Horse Powertrain has begun production of its latest Horse V20 engine at its Skövde facility in Sweden, with exports already heading to customers across Europe, the US, and Asia.
The engine comes via its Aurobay Technologies division and arrives in two variants built on a single 2.0-litre, four-cylinder platform — a 400-volt plug-in hybrid and a 48-volt mild hybrid.
Building both variants on the same bones keeps costs in check — useful when the emissions rulebook reads differently depending on which market you’re selling into.
The plug-in variant burns seven per cent less fuel than the engine it replaces, thanks to a revamped crankshaft-mounted starter-generator, a high-position mechanical water pump, a new multi-injection fuel system, an updated engine management system, and a redesigned air induction setup.

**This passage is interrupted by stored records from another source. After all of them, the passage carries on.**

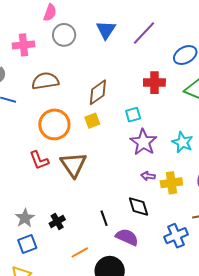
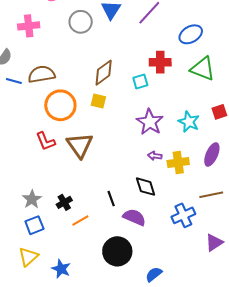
gray circle: (64, 35) -> (81, 22), moved
brown semicircle: (45, 81) -> (42, 74), moved
cyan square: (133, 115) -> (140, 81), moved
yellow square: (92, 121) -> (98, 101), turned 35
orange line: (80, 252) -> (80, 220), moved

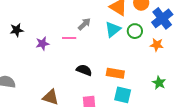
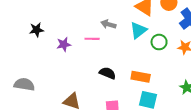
gray arrow: (84, 24) -> (108, 24), turned -120
green circle: (135, 31) -> (159, 42), moved

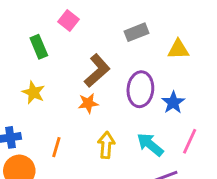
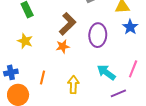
blue star: (173, 102) -> (130, 27), moved
yellow arrow: (106, 145) -> (73, 85), moved

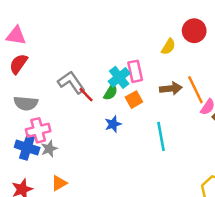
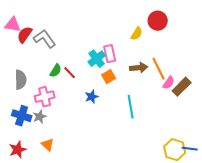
red semicircle: (18, 64) -> (25, 35), moved
gray L-shape: (71, 82) -> (45, 39), moved
green semicircle: (111, 92) -> (56, 71), moved
gray semicircle: (26, 103) -> (21, 80), turned -96
pink cross: (38, 130) -> (45, 97), moved
orange triangle: (59, 183) -> (48, 145), turned -48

Horse Powertrain deputy CTO and managing director of Aurobay Technologies Sweden Ingo Scholten said the technical hurdle was immense.
“Designing one engine to meet three different regulatory regimes is harder than designing three separate engines.” He added that the Skövde team managed the production line changeover without halting output — a task most plants would have phased over weeks.
The plant retained its base assembly line from the previous generation and added a straight final assembly line to improve material flow. Output is set to ramp up through 2026 and 2027 as demand grows.
Horse Powertrain employs over 19,000 people across 18 plants and five R&D centres, with customers including Renault Group, Volvo Cars, Nissan, and Geely Auto.